> About this task
Send back the entries below exactly as they appear.

(Information given)

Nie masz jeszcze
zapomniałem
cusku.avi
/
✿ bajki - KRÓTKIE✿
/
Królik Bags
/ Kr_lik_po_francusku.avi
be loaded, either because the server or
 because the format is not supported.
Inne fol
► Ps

(End Information given)

> Expected answer
Nie masz jeszcze
zapomniałem
cusku.avi
/
✿ bajki - KRÓTKIE✿
/
Królik Bags
/ Kr_lik_po_francusku.avi
be loaded, either because the server or
 because the format is not supported.
Inne fol
► Ps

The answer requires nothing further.